Despite significant progress made in the treatment of patients with multiple myeloma (MM) in the last decade, for patients with early relapse or rapidly progressing high-risk disease, allogeneic hematopoietic stem cell transplantation (SCT) might be an option leading to long-term survival. Here, we retrospectively analyzed the outcomes of 90 MM patients who received allogeneic SCT in our center between 1999 and 2017. We specifically assessed the association of impaired humoral immune reconstitution, referred to as immunoparesis, and post-transplant survival.
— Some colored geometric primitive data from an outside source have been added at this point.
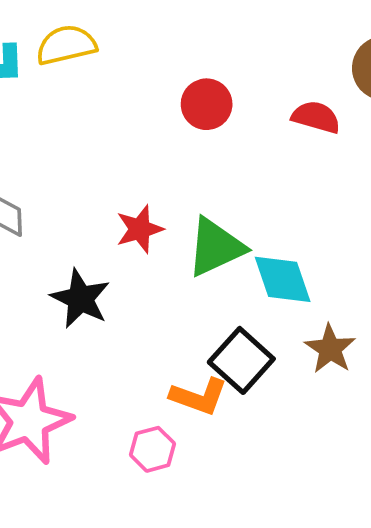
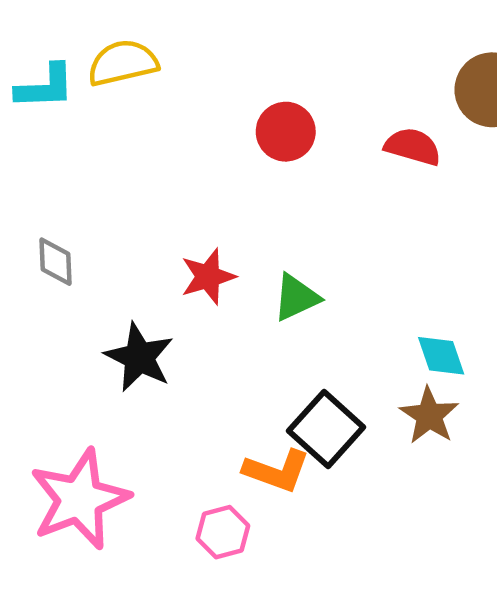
green triangle: (216, 247) -> (296, 298), size x0.7
cyan diamond: (283, 279) -> (441, 356), moved, size x0.7

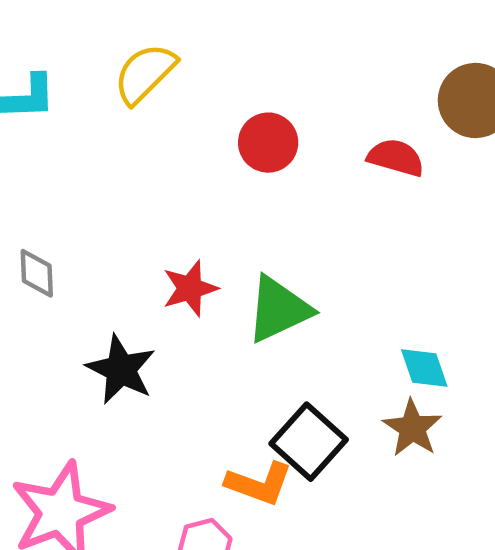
yellow semicircle: (123, 63) -> (145, 73), moved, turned -32
green triangle: (296, 298) -> (279, 309), size x1.4

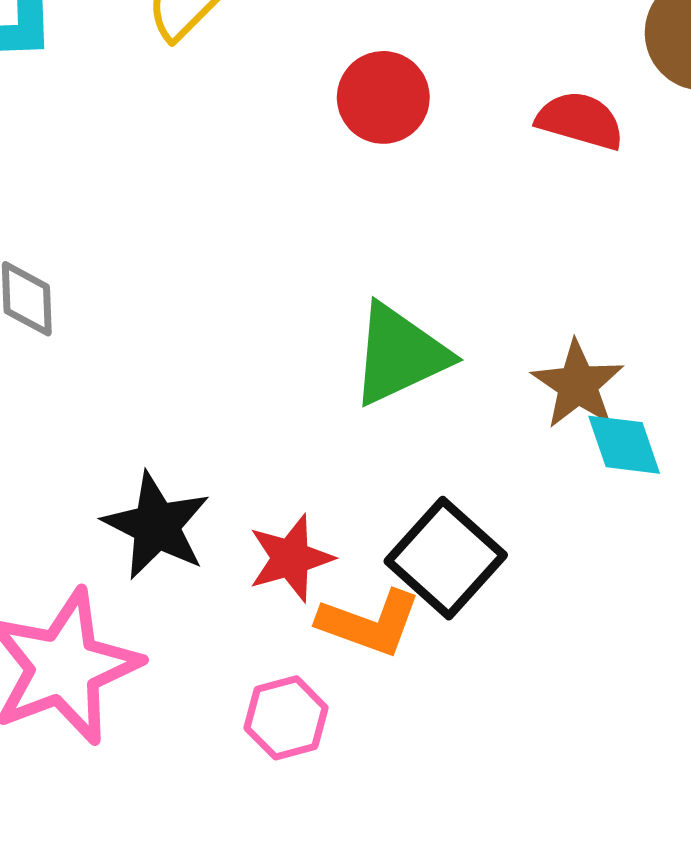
red star: (190, 288) -> (291, 558), moved
black star: (121, 369) -> (156, 526), moved
brown star: (412, 428) -> (578, 385), moved

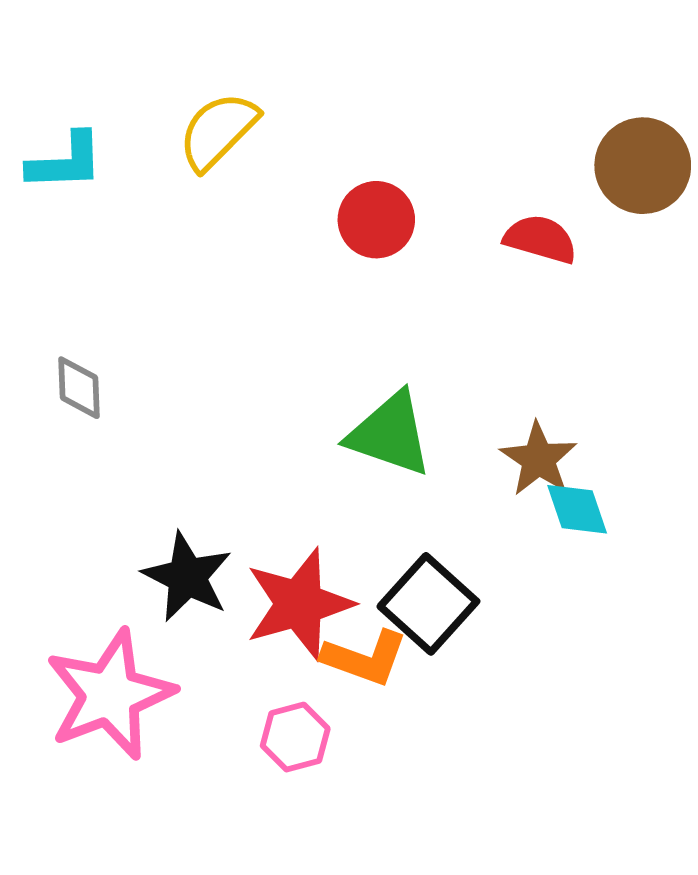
green triangle: (399, 354) -> (390, 434), turned 44
red star: (291, 558) -> (299, 604), size x1.5

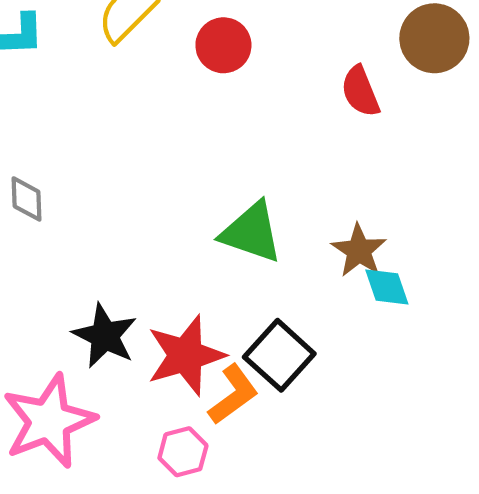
red circle: (376, 220) -> (223, 45), moved
red semicircle: (540, 239) -> (360, 91), turned -128
orange L-shape: (365, 658) -> (233, 394), turned -56

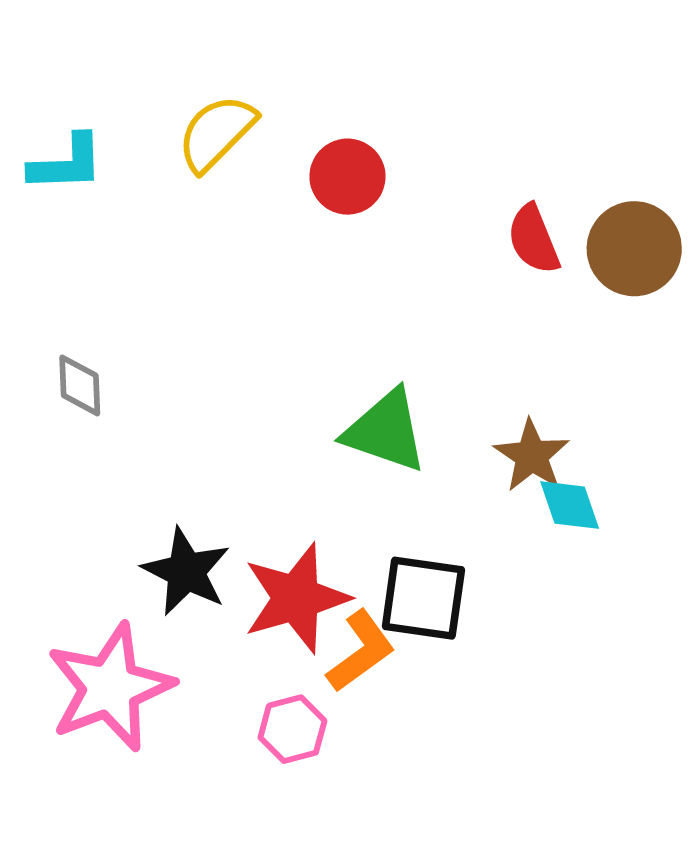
brown circle: (434, 38) -> (634, 249), moved
black square: (279, 355) -> (423, 598), turned -34

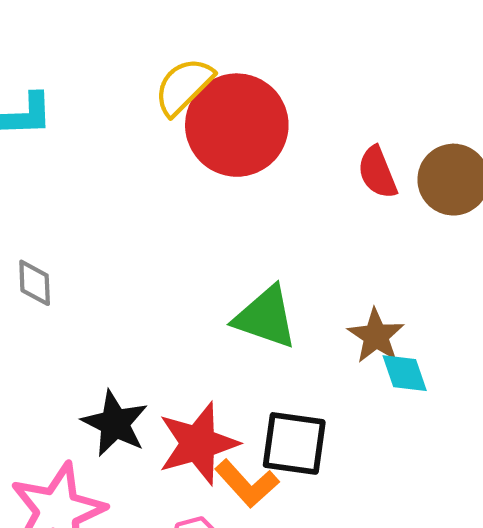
yellow semicircle: (216, 133) -> (184, 86), moved
red circle: (347, 177) -> (237, 125), size x1.8
orange L-shape: (361, 651) -> (247, 484), turned 84

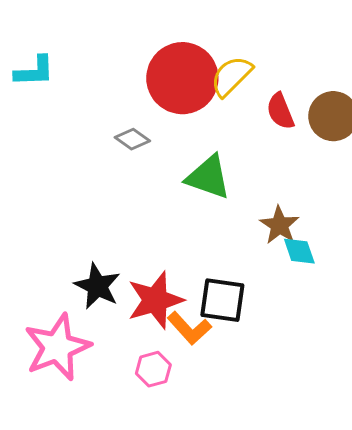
yellow semicircle: (184, 86) -> (231, 76), moved
gray diamond: (35, 283) -> (132, 139), moved, turned -52
green triangle: (266, 317) -> (208, 177), moved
Sixty-four patients received allogeneic SCT in relapse following 2-7 lines of therapy; 26 patients received upfront tandem autologous-allogeneic SCT. With a median follow-up of 76 months, OS and PFS were 52.6% (95% CI 42.9-64.3) and 36.4% (95% CI 27.6-47.9) at 2 years and 38.6% (95% CI 29.2-51.1) and 25.3% (95% CI 17.5-36.4) at 5 years, respectively. Receiving more than two therapy lines prior to transplantation was an independent risk factor for OS (HR 3.68, 95% CI 2.02-6.70) and PFS (HR 3.69, 95% CI 2.09-6.50). In a landmark analysis at day 200, prolonged immunoparesis was associated with reduced OS (HR 3.22, 95% CI 1.14-9.11). Allogeneic stem cell transplantation offers an additional treatment element that may lead to long-term remission in selected patients with poor prognosis, probably exploiting graft-versus-myeloma effects. Immunoparesis could potentially serve as an indicator for impaired survival following allogeneic transplantation, an observation to be further studied prospectively.